MARIE HOURIET, LE SENS DU CONTRAT SOL
En chroniquant une relation père-fille dans la Genève alternative, la romancière romande rappelle la force du combat citoyen qui a animé la Cité de Calvin dans les années 1970 et 1980
Marie Houriet se soucie du contrat social et du pacte citoyen. Pour elle, ou, en tout cas, pour les personnages de son troisième roman, Des jours meilleurs, une vie sans engagement ne vaut pas la peine d’être vécue. On sent cette flamme à chaque page de cette chronique genevoise qui navigue entre réalité et fiction. Et cette foi vibrante dans un monde régulé par un diapason humain emporte le lecteur, lui faisant oublier les quelques maladresses et naïvetés – notamment la fin – qui émaillent ce récit familial.
Pas la peine de chercher. Genève n’a jamais connu une communauté autogérée sur la presqu’île de la Jonction. Mais Marie Houriet, qui a vécu à Fribourg et dans la Cité de Calvin avant de s’installer dans le Jura, raconte si bien cet îlot alternatif né fin des années 1970 dans les anciens dépôts TPG, qu’on le visualise sans difficulté. Des bus comme habitats. L’école à la maison. Les enfants en liberté. Les parents embarqués dans des réunions enfumées qui n’en finissent pas. Et bien sûr, de la musique, du théâtre, des arts plastiques, comme s’il en pleuvait. Il fait froid, l’hiver, suffoquant, l’été, mais le lieu aimante les révolutionnaires loin à la ronde. JeanLouis et Lili font partie des pionniers de ce monde meilleur. Leurs filles, Juliette et Raphaëlle, sont des héritières qui surfent, légères, sur les mêmes valeurs.
DUR RETOUR SUR TERRE
Sauf que les temps changent et le retour sur terre, à la fin de l’épopée, marque le début d’une nouvelle ère. A la fois plus confortable et plus dure, plus individualiste. Au début du roman, qui commence vingt-cinq ans après les jours exaltants de l’utopie, Marie
Houriet a cette belle idée, peutêtre inspirée des séries. Alterner les passages de récit et les témoignages de deux des protagonistes, Jean-Louis et sa fille Raphaëlle, qui donnent leur prénom à chaque chapitre où ils confient leur vision. C’est un joli procédé qui permet d’avancer entre le coeur et la raison. Et, plus tard, on comprend pourquoi le focus est mis sur ces deux-là…

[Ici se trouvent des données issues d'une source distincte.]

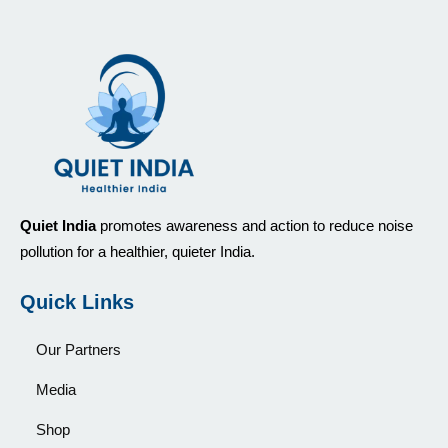
Quiet India
promotes awareness and action to reduce noise
pollution for a healthier, quieter India.
Quick Links
Our Partners
Media
Shop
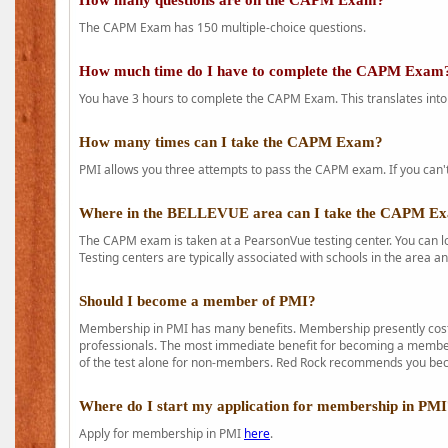
How many questions are on the CAPM Exam?
The CAPM Exam has 150 multiple-choice questions.
How much time do I have to complete the CAPM Exam
You have 3 hours to complete the CAPM Exam. This translates into
How many times can I take the CAPM Exam?
PMI allows you three attempts to pass the CAPM exam. If you can't 
Where in the BELLEVUE area can I take the CAPM E
The CAPM exam is taken at a PearsonVue testing center. You can l
Testing centers are typically associated with schools in the area a
Should I become a member of PMI?
Membership in PMI has many benefits. Membership presently costs
professionals. The most immediate benefit for becoming a member 
of the test alone for non-members. Red Rock recommends you b
Where do I start my application for membership in PM
Apply for membership in PMI
here
.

Père et fille ne sont pas seuls à soliloquer dans cette première partie parfaitement tendue. Linda, une Américaine des années 2000 qui a cru au rêve de la propriété, dit aussi ses joies et, très vite, ses peines. A travers cette mère de famille qui élève seule son garçon, l’auteure donne un visage au scandale des subprimes. Et enflamme la mèche d’une bombe symbolique qui explosera au final dans le bien connu Bâtiment des Forces motrices genevois.
L’IMAGE CRÉE LE MOT
Le style de Marie Houriet? Simple, narratif, sans préciosité aucune, ni volonté d’innover. C’est l’image qui dicte le mot et non l’inverse. Un parti si modeste qu’il déroute parfois. Mais, très vite, l’histoire l’emporte et l’affection pour les personnages compense un certain effet vintage, pour ne pas dire daté. On s’attache à la famille révolutionnaire, comme on s’attache à Yvan, la pièce rapportée, époux de Raphaëlle, qui vient aussi d’un milieu populaire, mais à l’univers plus étriqué. Le poignant portrait de sa mère, Danièle, obsédée par la propreté, est spécialement éloquent.
Des jours meilleurs a encore ce talent: éviter le piège de l’amertume en donnant à la désillusion contemporaine un épilogue aussi improbable que farceur. Ce plan étonnant dilue l’intensité qui étreint le milieu du roman, mais le côté pieds nickelés de l’entreprise a aussi son charme. Marie Houriet ne veut pas se coucher devant le cynisme de l’argent. Elle mène son combat avec une belle ferveur et le coeur content.